By Roland Paris
Does peacekeeping work? Janice Stein (University of Toronto)
and I had a lively exchange on this subject on the CBC radio program “The
House” this weekend. Have a listen.
In the interview, I said that more than two dozen major
peace operations have been deployed over the past 25 years in countries
emerging from civil wars, and that although some have been terrible failures
(e.g., Rwanda 1994), their overall record has been reasonably good at
preventing a recurrence of fighting.
Prof. Stein was unconvinced. Some studies, she said, “show
that the majority [of peace operations] are failures and that there is a return
to violence after 5 to 7 years. So I think the record is the reverse.” So,
which is it? Does peacekeeping generally help to prevent a return to violence,
or does it generally fail to do so?
The answer to this question matters – quite a lot, actually.
If peacekeeping is ineffective and if outsiders can do little to help
post-conflict societies transition towards a more stable peace, as Prof.

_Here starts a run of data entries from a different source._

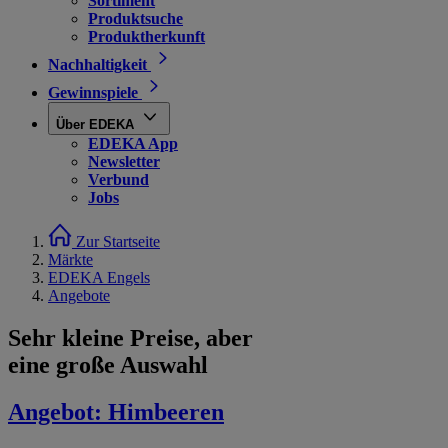
Sortiment
Produktsuche
Produktherkunft
Nachhaltigkeit
Gewinnspiele
Über EDEKA
EDEKA App
Newsletter
Verbund
Jobs
Zur Startseite
Märkte
EDEKA Engels
Angebote
Sehr kleine Preise, aber
eine große Auswahl
Angebot:
Himbeeren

Stein
suggests, then Western policymakers and other leaders would be foolish to consider
contributing to, or even supporting, such efforts. If, on the other hand,
peacekeeping has a reasonably positive record, it would seem foolish for the
same policymakers not to support these efforts.

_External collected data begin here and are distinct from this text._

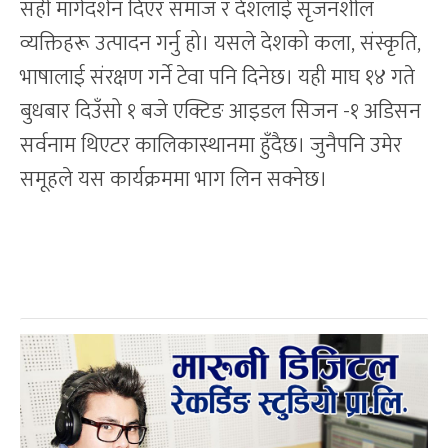
सही मार्गदर्शन दिएर समाज र देशलाई सृजनशील
व्यक्तिहरू उत्पादन गर्नु हो। यसले देशको कला, संस्कृति,
भाषालाई संरक्षण गर्ने टेवा पनि दिनेछ। यही माघ १४ गते
बुधबार दिउँसो १ बजे एक्टिङ आइडल सिजन -१ अडिसन
सर्वनाम थिएटर कालिकास्थानमा हुँदैछ। जुनैपनि उमेर
समूहले यस कार्यक्रममा भाग लिन सक्नेछ।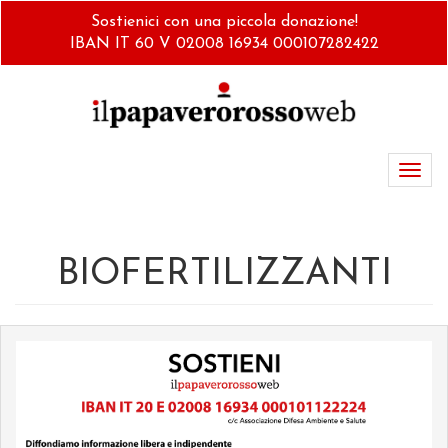
Salta
Sostienici con una piccola donazione!
al
IBAN IT 60 V 02008 16934 000107282422
contenuto
principale
Toggl
navig
BIOFERTILIZZANTI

Prof. Stein is a fine scholar and fluent analyst of
international affairs, but she’s not correct about the peacekeeping record.

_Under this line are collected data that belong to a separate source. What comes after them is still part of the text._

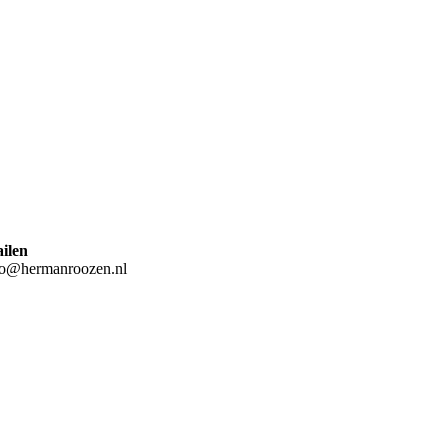
ilen
fo@hermanroozen.nl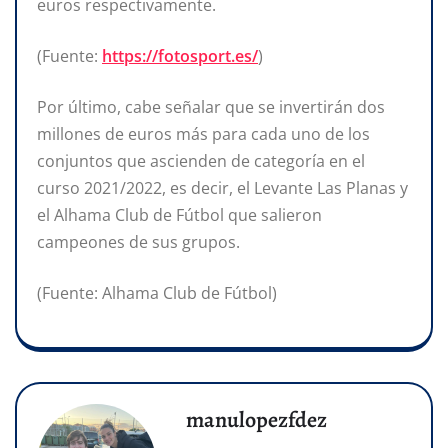
euros respectivamente.
(Fuente:
https://fotosport.es/
)
Por último, cabe señalar que se invertirán dos
millones de euros más para cada uno de los
conjuntos que ascienden de categoría en el
curso 2021/2022, es decir, el Levante Las Planas y
el Alhama Club de Fútbol que salieron
campeones de sus grupos.
(Fuente: Alhama Club de Fútbol)
manulopezfdez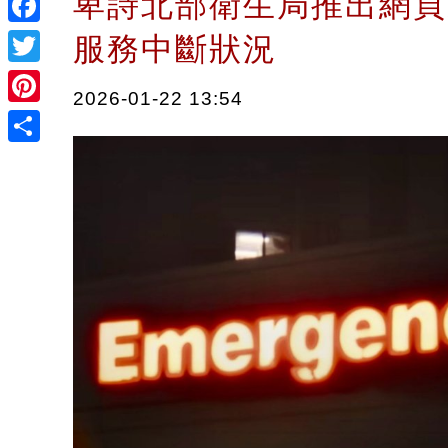
卑詩北部衛生局推出網頁
Facebook
服務中斷狀況
Twitter
2026-01-22 13:54
Pinterest
Share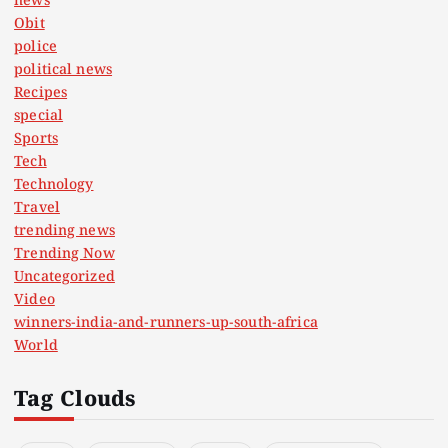
news
Obit
police
political news
Recipes
special
Sports
Tech
Technology
Travel
trending news
Trending Now
Uncategorized
Video
winners-india-and-runners-up-south-africa
World
Tag Clouds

Michael Doyle (Columbia University) and Nicholas Sambanis
(Yale University) demonstrated in 2000 that the presence of a large peace
operation in a country emerging from civil war significantly reduced the
chances of that society slipping back into violence. They reached this
conclusion by analyzing post-conflict countries that had, and had not, received
peace missions, and by holding other factors constant, including the intensity
of the preceding war, the type of conflict, etc.
Their finding has been replicated, modified, and reconfirmed
many times in the ensuing decade-and-a-half and is now widely accepted among
international security scholars. One recent survey of this literature put it
simply: “there is considerable evidence that [United Nations peacekeeping
operations] are effective in maintaining peace.” In fact, most debates on this
subject are now focusing not on whether peacekeeping reduces the risk of
renewed fighting, but on how much it does so.
Of course, this does not mean that every peacekeeping
mission has succeeded or will succeed; rather, it indicates that “on average”
peacekeeping works to reduce the risk of renewed conflict. It is a statistical
relationship – and a very strong one, as other contributors to this literature,
including Paul Collier (University of Oxford) and Page Fortna (Columbia
University), have demonstrated.
This finding may seem counter-intuitive at first, given
lingering images of failed peacekeeping efforts in Rwanda and Somalia, for
example, but it begins to make sense if you consider how many countries have
navigated the war-to-peace transition with the assistance of international
peacekeepers – including El Salvador, Nicaragua, Namibia, Mozambique, Sierra
Leone, Cambodia, East Timor, Bosnia and Kosovo. Perhaps these cases have fallen
from public view precisely because they are no longer at war. “Still no return
to massive bloodshed in Bosnia” is very important news to the inhabitants of
that country, but don’t count on seeing this headline in tomorrow’s paper. If
it doesn’t bleed, it doesn’t lead.
Nevertheless, the evidence is clear: On balance,
peacekeeping works reasonably well at preventing conflicts from reigniting.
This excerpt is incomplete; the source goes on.